Table I compares the main diagnostic features of the three chosen

Table I compares the main diagnostic features of the three chosen types of parasomnia. The meaning of the three categories is as follows. The term “arousal disorders” refers to childhood confusional arousals, sleepwalking (calm and agitated forms of which are described) and sleep terrors. Used properly, nightmare is a straightforward term. As sleep-related epilepsy covers a number of seizure disorders of different types, permissible generalizations

are limited. The following types of epilepsy are, Inhibitors,research,lifescience,medical to varying degrees, related to sleep.

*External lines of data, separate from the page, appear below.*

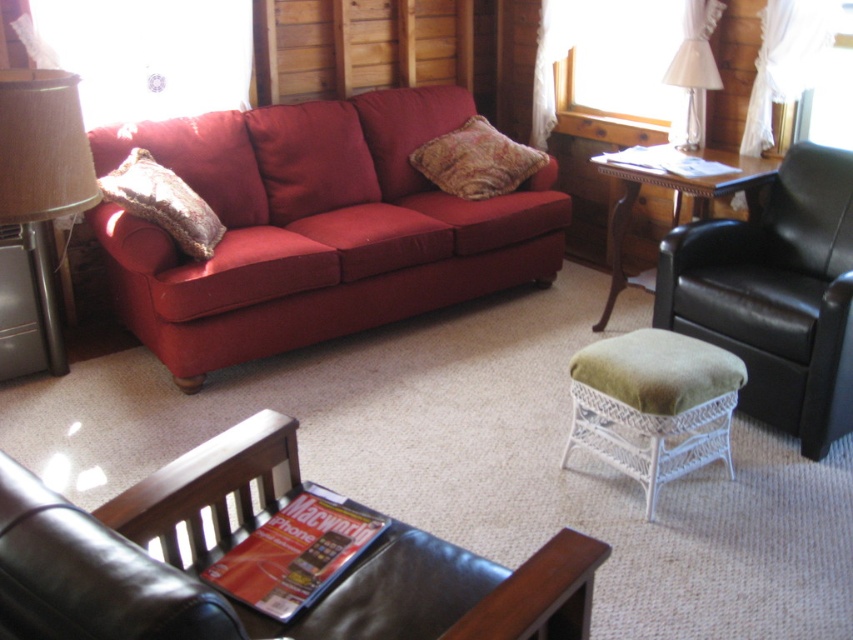 You are planning to rearrange the living room and want to place a new rectangular coffee table between the brown leather armchair at lower left and the burlap lampshade at left. If the coffee table is 1.2 meters long, will it fit between them?

The brown leather armchair at lower left is larger in size than the burlap lampshade at left, but the exact distance between them isn

You are a guest sitting in the brown leather armchair at lower left and want to reach the burlap lampshade at left to adjust the light. Can you comfortably reach it without standing up?

The brown leather armchair at lower left is shorter than the burlap lampshade at left, so you might not be able to comfortably reach it without standing up because the lampshade is taller than the armchair.

Consider the image. You are standing in the living room and need to place a small lamp on the wooden table at center right. According to the coordinates given, where exactly should you place the lamp?

The wooden table at center right is located at coordinates point [676,196], so place the lamp there. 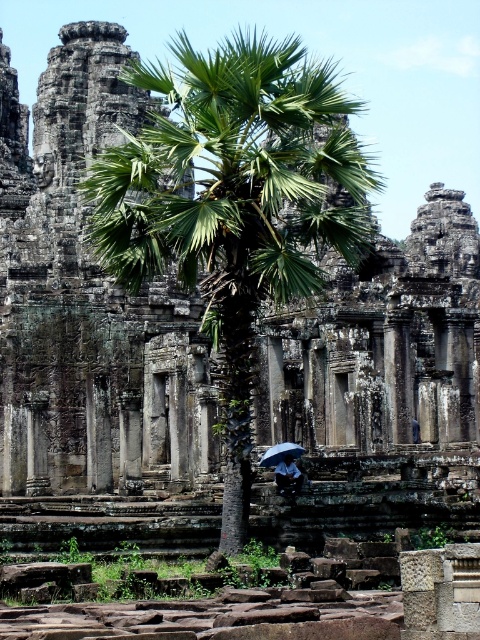 Based on the photo, you are standing at the entrance of the ancient stone structure and want to reach the dark blue fabric umbrella at center. What are the coordinates of the umbrella?

The coordinates of the dark blue fabric umbrella at center are at point (288, 476).

You are standing in front of the ancient stone structure and see both the dark blue fabric umbrella at center and the transparent plastic umbrella at center. Which umbrella is positioned to the right?

The dark blue fabric umbrella at center is positioned to the right of the transparent plastic umbrella at center. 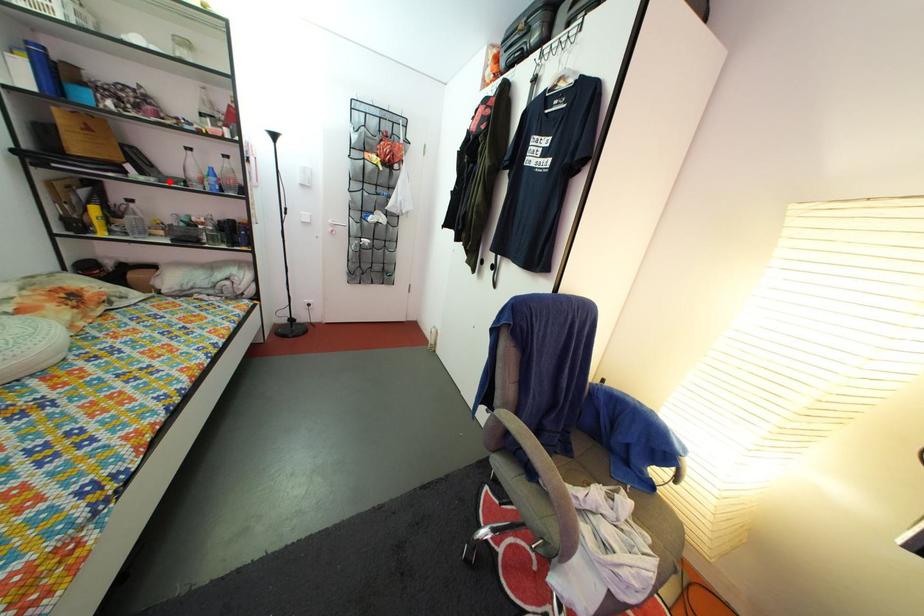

The first four types have been classified as benign in the sense that, despite their focal origin in the brain, they are not typically the result of a structural abnormality and can be generally expected to remit spontaneously in time.25 All five types can readily be confused with nonepileptic Inhibitors,research,lifescience,medical parasomnias as their clinical features can be complex and dramatic. Benign partial epilepsy with centro -temp oral spikes (Rolandic epilepsy) is a common form of childhood epilepsy in which about 75% of patients have their seizures exclusively during sleep. The seizures involve

distressing oropharyngeal-facial movements and sensations Inhibitors,research,lifescience,medical corresponding to the anatomical origin of the seizures. Actually, some doubt has been raised recently about their entirely benign nature.26 Apparent terror and screaming occur in benign epilepsy with affective symptoms 27 The child’s reactions to the complex visual experiences (including hallucinations) that Inhibitors,research,lifescience,medical can occur in benign occipital epilepsy can involve dramatic find protocol behavior. In the Panayiotopoulos syndrome seizures often involve distressing vomiting and other autonomic symptoms. Nocturnal frontal lobe epilepsy (NFLE) deserves special mention because its clinical manifestations make it particularly prone to misinterpretation as nonepileptic phenomena. Although mainly

described in adults, it also occurs in Inhibitors,research,lifescience,medical children.28 It is now known that NFLE can take a variety of forms,29 but a usual variety is often misdiagnosed mainly because the complicated motor manifestations (eg kicking, hitting, rocking, thrashing, and cycling or scissor movements of the legs) and vocalizations (from grunting, coughing, muttering or moaning to shouting, screaming, or roaring) which characterize many attacks. As such, they are very different from other seizure types. The abrupt onset and termination, short cMet inhibitor duration of the attacks (different from seizures of temporal lobe origin) and, sometimes, preservation of consciousness can also suggest a nonepileptic (even attention-seeking) basis for the attacks. In the first instance, diagnosis rests on awareness of this form of epilepsy and recognition of its clinical features. EEG recordings, even during the episodes, are of limited diagnostic value. The distinction between epilepsy and other parasomnias can be difficult.